Re: Detecting encoding in Plain text

From: Philippe Verdy (verdy_p@wanadoo.fr)
Date: Mon Jan 12 2004 - 08:54:01 EST

Next message: Mark Davis: "Re: Detecting encoding in Plain text"

Previous message: Peter Kirk: "Re: Detecting encoding in Plain text"
In reply to: Peter Kirk: "Re: Detecting encoding in Plain text"
Next in thread: Doug Ewell: "Re: Detecting encoding in Plain text"
Messages sorted by: [ date ] [ thread ] [ subject ] [ author ] [ attachment ]
Mail actions: [ respond to this message ] [ mail a new topic ]

From: "Peter Kirk" <peterkirk@qaya.org>
> On 12/01/2004 03:09, Marco Cimarosti wrote:
>
> > ...
> >
> >It is extremely unlikely that a text file encoded in any single- or
> >multi-byte encoding (including UTF-8) would contain a zero byte, so the
> >presence of zero bytes is a strong enough hint for UTF-16 (or UCS-2) or
> >UTF-32.
> >
> >
> >
> Is it not dangerous to assume that U+0000 is not used? This is a valid
> character and is commonly used e.g. as a string terminator. Perhaps it
> should not be used in truly plain text. But it is likely to occur in
> files which are basically text but include certain kinds of markup.

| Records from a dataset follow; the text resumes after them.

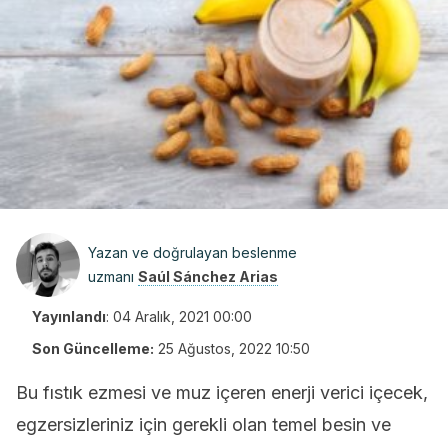
Yazan ve doğrulayan beslenme
uzmanı
Saúl Sánchez Arias
Yayınlandı
:
04 Aralık, 2021 00:00
Son Güncelleme:
25 Ağustos, 2022 10:50
Bu fıstık ezmesi ve muz içeren enerji verici içecek,
egzersizleriniz için gerekli olan temel besin ve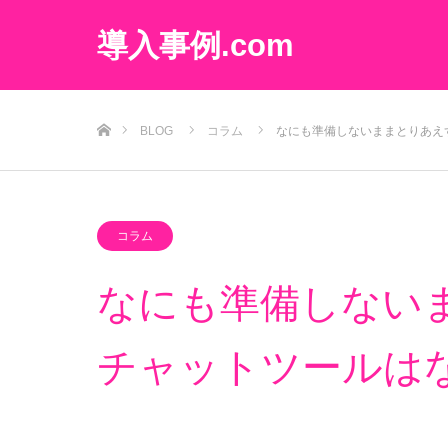
導入事例.com
ホーム
BLOG
コラム
なにも準備しないままとりあえ
コラム
なにも準備しないま
チャットツールは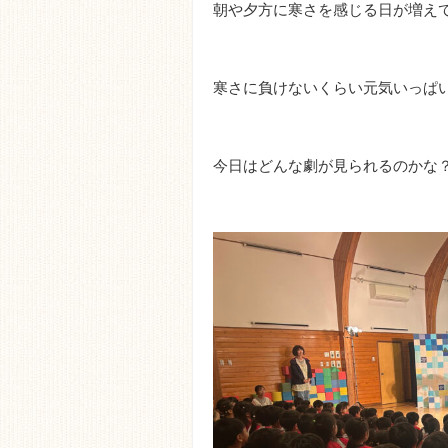
朝や夕方に寒さを感じる日が増え
寒さに負けないくらい元気いっぱ
今日はどんな劇が見られるのかな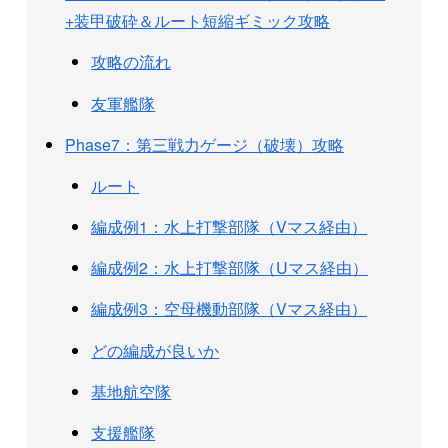
+装甲破砕＆ルート短縮ギミック攻略
攻略の流れ
友軍艦隊
Phase7：第三戦力ゲージ（破壊）攻略
ルート
編成例1：水上打撃部隊（Vマス経由）
編成例2：水上打撃部隊（Uマス経由）
編成例3：空母機動部隊（Vマス経由）
どの編成が良いか
基地航空隊
支援艦隊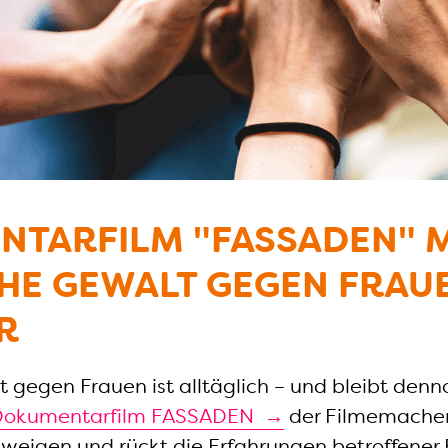
NTARFILM "FASSADEN" 
HE GEWALT GEGEN FRAU
R
 gegen Frauen ist alltäglich – und bleibt denn
Dokumentarfilm FASSADEN
der Filmemacher
hweigen und rückt die Erfahrungen betroffener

This character is invalid at least in HTML, XML, XHTML, SGML and text/plain
files. It's presence in a file will just indicate that this is not a plain
text file,
so it could have any arbitrary supplementary content which does not use
any relevenat text encoding.

More precisely, I think it's safer to consider that any file that seems to
contain NUL characters is not a text file or, if it is really so, it uses a
non-8-bit Uncode encoding scheme like UTF-16 or UTF-32 or a legacy
16-bit charset.

Any attempt to try matching the file containing any NUL byte as a plain-text
file with a 8-bit charset should fail (at least if the autodetection is
needed
to parse an HTML or XML text file in a browser). Note that this check is
extended to the byte 0x01 which also unambiguously indicates that the file,
if it's really plain-text, cannot use a legacy 8bit charset but could be
matched
with UTF-16, UTF-32, SCSU or a legacy 16-bit charset.
(However I can't remember if this applies to VISCII: does it encode a
plain-text
Unicode character at position 0x01, instead of a C0 control?)

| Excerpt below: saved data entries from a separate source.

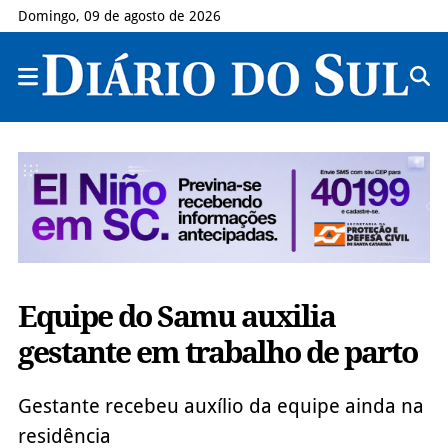
Domingo, 09 de agosto de 2026
Equipe do Samu auxilia
gestante em trabalho de parto
Gestante recebeu auxílio da equipe ainda na
residência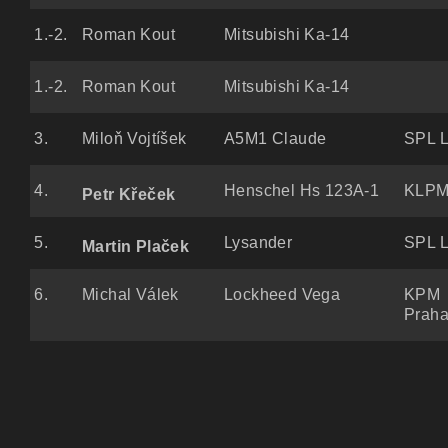
1.-2.
Roman Kout
Mitsubishi Ka-14
1.-2.
Roman Kout
Mitsubishi Ka-14
3.
Miloň Vojtíšek
A5M1 Claude
SPL L
4.
Henschel Hs 123A-1
KLPM 
Petr Křeček
5.
Lysander
SPL L
Martin Plaček
6.
Michal Válek
Lockheed Vega
KPM
Prah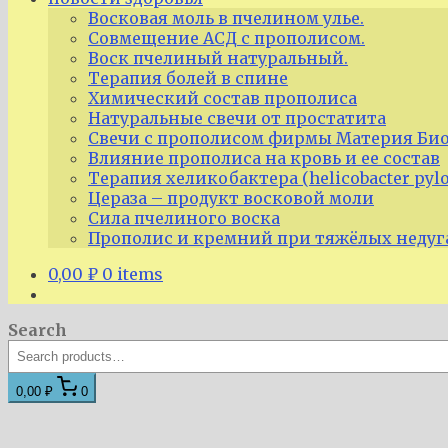
Восковая моль в пчелином улье.
Совмещение АСД с прополисом.
Воск пчелиный натуральный.
Терапия болей в спине
Химический состав прополиса
Натуральные свечи от простатита
Свечи с прополисом фирмы Материя Био
Влияние прополиса на кровь и ее состав
Терапия хеликобактера (helicobacter pyl
Цераза – продукт восковой моли
Сила пчелиного воска
Прополис и кремний при тяжёлых недуг
0,00
₽
0 items
Search
0,00 ₽
0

My opinion is that most C0 and C1 controls are used as part of an
out-of-band
protocol, and they are not valid and should not be present in plain text
files
once they have been decoded and converted to Unicode, where only a few
should remain: TAB, LF, FF, CR, NEL. Some controls are needed in encoded
plain-text files only for some encoding schemes, but they do not encode
actual characters after the encoding scheme has been parsed: BS, SO, SI,
ESC, DLE, SS2, SS3... If there's no specific precise support for these
legacy encoding schemes, there should not be any attempt to "detect" them by
assuming they could be present in a plain-text file.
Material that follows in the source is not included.